The task
What lines of the listing include the string "dimisión"? Show them all.

Records for the task
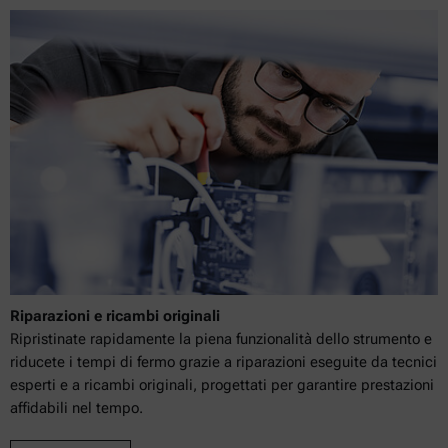
Riparazioni e ricambi originali
Ripristinate rapidamente la piena funzionalità dello strumento e
riducete i tempi di fermo grazie a riparazioni eseguite da tecnici
esperti e a ricambi originali, progettati per garantire prestazioni
affidabili nel tempo.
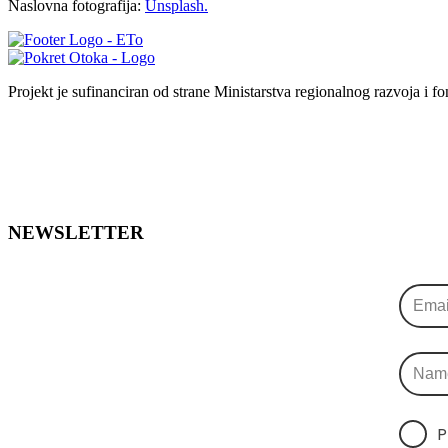
Naslovna fotografija:
Unsplash.
Projekt je sufinanciran od strane Ministarstva regionalnog razvoja i f
NEWSLETTER
P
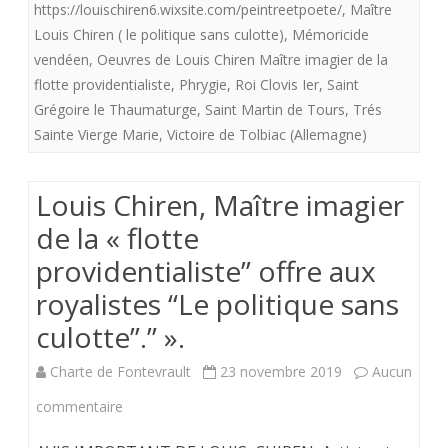
offre
https://louischiren6.wixsite.com/peintreetpoete/
,
Maître
Louis Chiren ( le politique sans culotte)
,
Mémoricide
aux
vendéen
,
Oeuvres de Louis Chiren Maître imagier de la
royalistes
flotte providentialiste
,
Phrygie
,
Roi Clovis Ier
,
Saint
Grégoire le Thaumaturge
,
Saint Martin de Tours
,
Trés
“Le
Sainte Vierge Marie
,
Victoire de Tolbiac (Allemagne)
politique
sans
Louis Chiren, Maître imagier
culotte".”
de la « flotte
».
providentialiste” offre aux
royalistes “Le politique sans
culotte”.” ».
Charte de Fontevrault
23 novembre 2019
Aucun
sur
commentaire
Louis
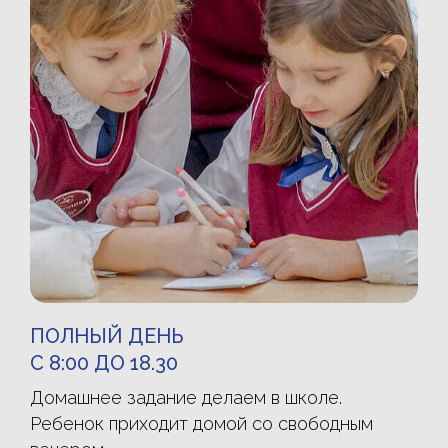
ПОЛНЫЙ ДЕНЬ
С 8:00 ДО 18.30
Домашнее задание делаем в школе.
Ребенок приходит домой со свободным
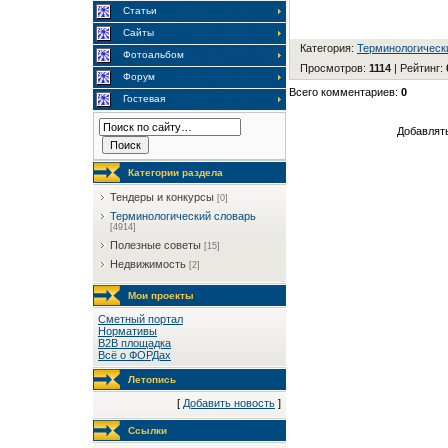
Статьи
Сайты
Категория
:
Терминологическ
Фотоальбом
Просмотров
:
1114
|
Рейтинг
:
Форум
Всего комментариев
:
0
Гостевая
Добавлять
Категории раздела
Тендеры и конкурсы
[0]
Терминологический словарь
[4914]
Полезные советы
[15]
Недвижимость
[2]
Мои проекты
Сметный портал
Нормативы
B2B площадка
Всё о ФОРДах
Летопись
[
Добавить новость
]
Ссылки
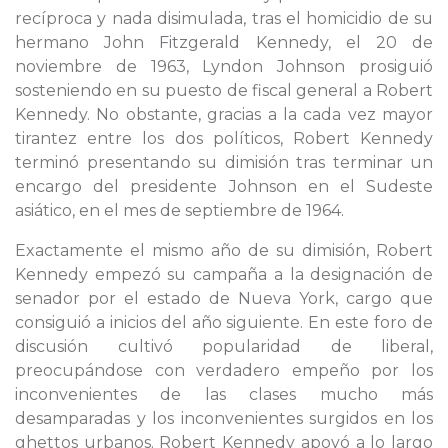
recíproca y nada disimulada, tras el homicidio de su
hermano John Fitzgerald Kennedy, el 20 de
noviembre de 1963, Lyndon Johnson prosiguió
sosteniendo en su puesto de fiscal general a Robert
Kennedy. No obstante, gracias a la cada vez mayor
tirantez entre los dos políticos, Robert Kennedy
terminó presentando su dimisión tras terminar un
encargo del presidente Johnson en el Sudeste
asiático, en el mes de septiembre de 1964.
Exactamente el mismo año de su dimisión, Robert
Kennedy empezó su campaña a la designación de
senador por el estado de Nueva York, cargo que
consiguió a inicios del año siguiente. En este foro de
discusión cultivó popularidad de liberal,
preocupándose con verdadero empeño por los
inconvenientes de las clases mucho más
desamparadas y los inconvenientes surgidos en los
ghettos urbanos. Robert Kennedy apoyó a lo largo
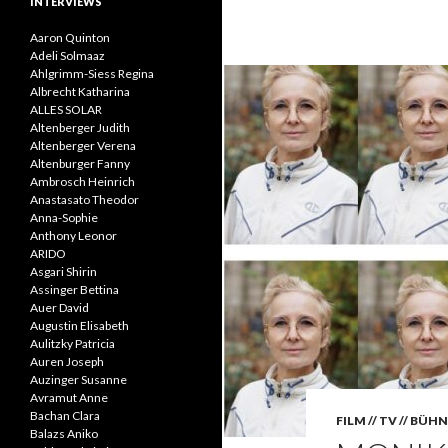
INTERVIEWS
Aaron Quinton
Adeli Solmaaz
Ahlgrimm-Siess Regina
Albrecht Katharina
ALLES SOLAR
Altenberger Judith
Altenberger Verena
Altenburger Fanny
Ambrosch Heinrich
Anastasato Theodor
Anna-Sophie
Anthony Leonor
ARIDO
Asgari Shirin
Assinger Bettina
Auer David
Augustin Elisabeth
Aulitzky Patricia
Auren Joseph
Auzinger Susanne
Avramut Anne
Bachan Clara
FILM // TV // BÜH
Balazs Aniko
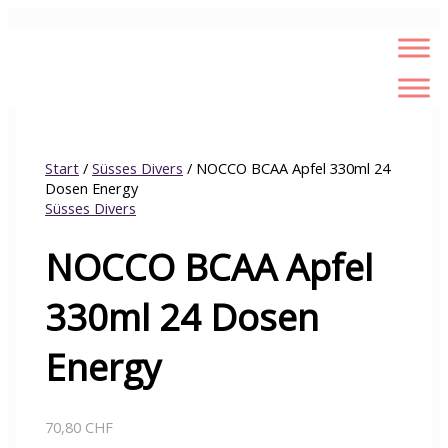
Zum
NOCCO
Inhalt
BCAA
springen
Apfel
330ml
24
Dosen
Energy
Menge
Start
/
Süsses Divers
/ NOCCO BCAA Apfel 330ml 24
Dosen Energy
Süsses Divers
NOCCO BCAA Apfel
330ml 24 Dosen
Energy
70,80
CHF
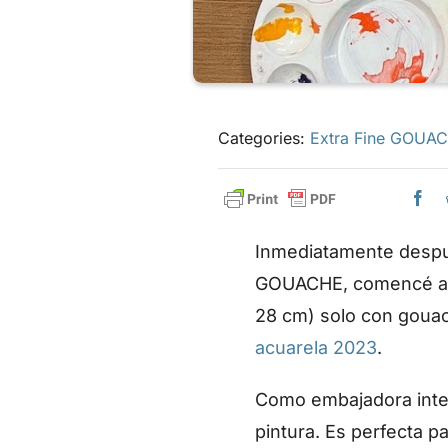
Categories:
Extra Fine GOUA
Inmediatamente despu
GOUACHE, comencé a tr
28 cm) solo con gouach
acuarela 2023
.
Como embajadora inter
pintura. Es perfecta p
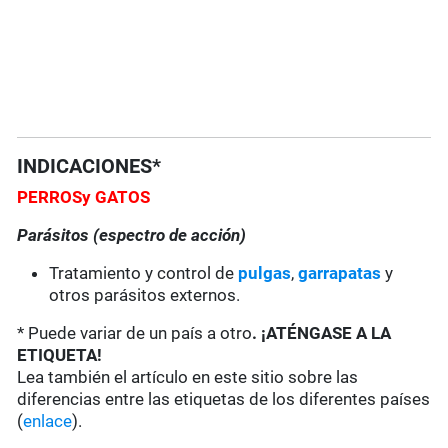
INDICACIONES*
PERROS
y GATOS
Parásitos (espectro de acción)
Tratamiento y control de
pulgas
,
garrapatas
y
otros parásitos externos.
* Puede variar de un país a otro
. ¡ATÉNGASE A LA
ETIQUETA!
Lea también el artículo en este sitio sobre las
diferencias entre las etiquetas de los diferentes países
(
enlace
).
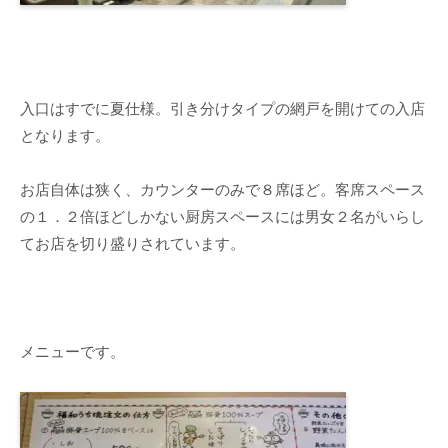
入口はすでに夏仕様。引き分けタイプの網戸を開けての入店
となります。
お店自体は狭く、カウンターのみで８席ほど。客席スペース
の１．２倍ほどしかない厨房スペースには男女２名がいらし
てお店を切り盛りされています。
メニューです。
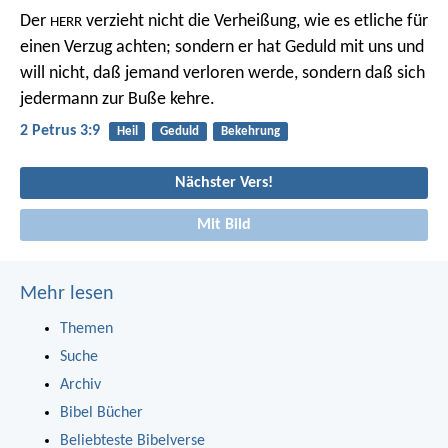
Der
verzieht nicht die Verheißung, wie es etliche für
HERR
einen Verzug achten; sondern er hat Geduld mit uns und
will nicht, daß jemand verloren werde, sondern daß sich
jedermann zur Buße kehre.
2 Petrus 3:9
Heil
Geduld
Bekehrung
Nächster Vers!
Mit Bild
Mehr lesen
Themen
Suche
Archiv
Bibel Bücher
Beliebteste Bibelverse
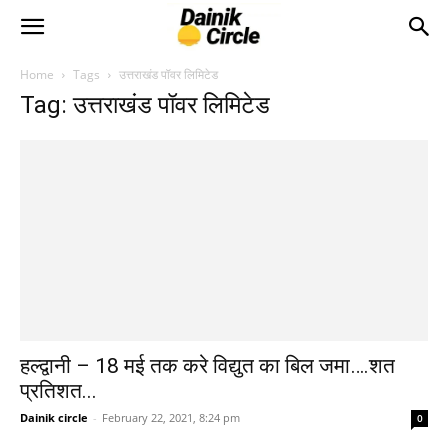
Home
Tags
उत्तराखंड पॉवर लिमिटेड
Tag: उत्तराखंड पॉवर लिमिटेड
हल्द्वानी – 18 मई तक करे विद्युत का बिल जमा….शत
प्रतिशत...
Dainik circle
-
February 22, 2021, 8:24 pm
0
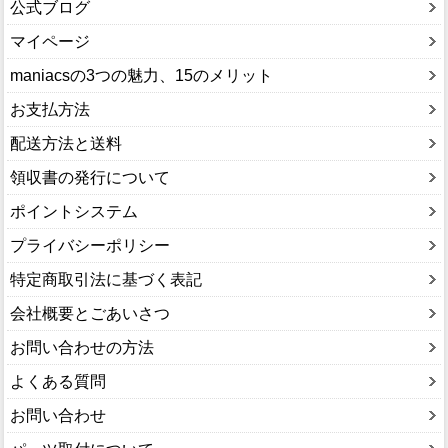
公式ブログ
マイページ
maniacsの3つの魅力、15のメリット
お支払方法
配送方法と送料
領収書の発行について
ポイントシステム
プライバシーポリシー
特定商取引法に基づく表記
会社概要とごあいさつ
お問い合わせの方法
よくある質問
お問い合わせ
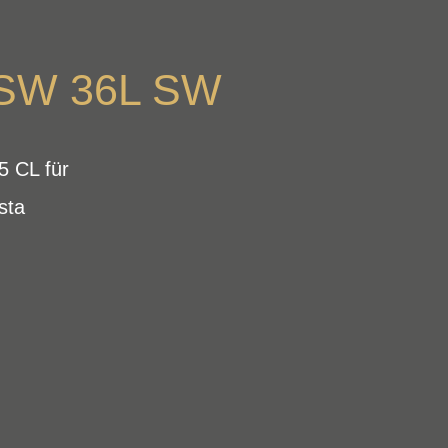
 SW 36L SW
 CL für
sta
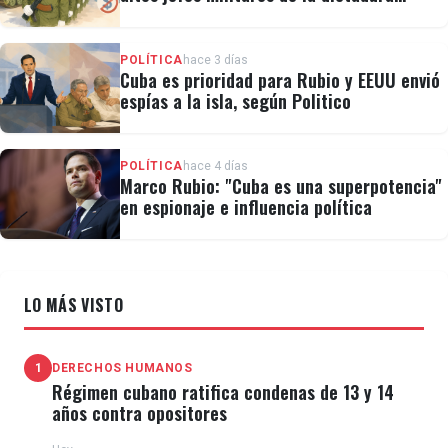
cubana
POLÍTICA
hace 3 días
Cuba es prioridad para Rubio y EEUU envió
espías a la isla, según Politico
POLÍTICA
hace 4 días
Marco Rubio: "Cuba es una superpotencia"
en espionaje e influencia política
LO MÁS VISTO
1
DERECHOS HUMANOS
Régimen cubano ratifica condenas de 13 y 14
años contra opositores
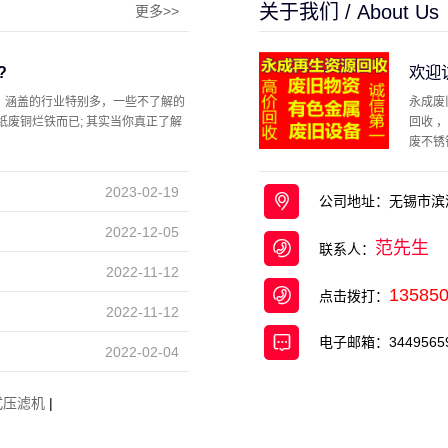
关于我们 / About Us
更多>>
?
欢迎
，涵盖的行业特别多，一些不了解的
永成废
纸废铜烂铁而已; 其实当你真正了解
回收 
废不锈
馆、 ...
2023-02-19
公司地址：无锡市滨
2022-12-05
范先生
联系人：
2022-11-12
13585
点击拨打：
2022-11-12
电子邮箱：34495659
2022-02-04
式压滤机
|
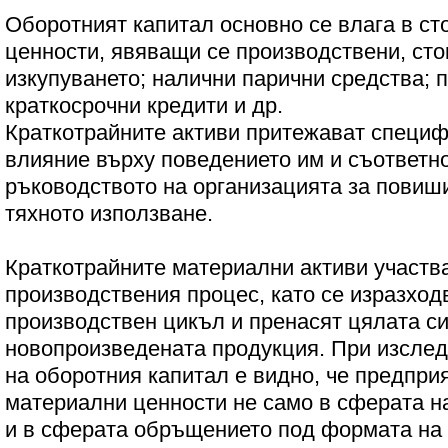
Оборотният капитал основно се влага в ст
ценности, явяващи се производствени, сто
изкупуването; налични парични средства; 
краткосрочни кредити и др.
Краткотрайните активи притежават специфи
влияние върху поведението им и съответно
ръководството на организацията за повиш
тяхното използване.
Краткотрайните материални активи участв
производствения процес, като се изразход
производствен цикъл и пренасят цялата си
новопроизведената продукция. При изслед
на оборотния капитал е видно, че предпри
материални ценности не само в сферата на
и в сферата обръщението под формата на 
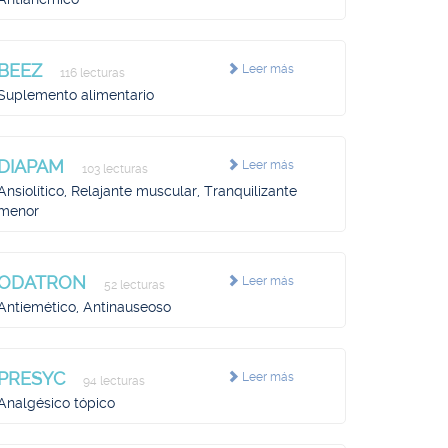
BEEZ
Leer más
116 lecturas
Suplemento alimentario
DIAPAM
Leer más
103 lecturas
Ansiolítico, Relajante muscular, Tranquilizante
menor
ODATRON
Leer más
52 lecturas
Antiemético, Antinauseoso
PRESYC
Leer más
94 lecturas
Analgésico tópico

Result below
terminó presentando su dimisión tras terminar un
Exactamente el mismo año de su dimisión, Robert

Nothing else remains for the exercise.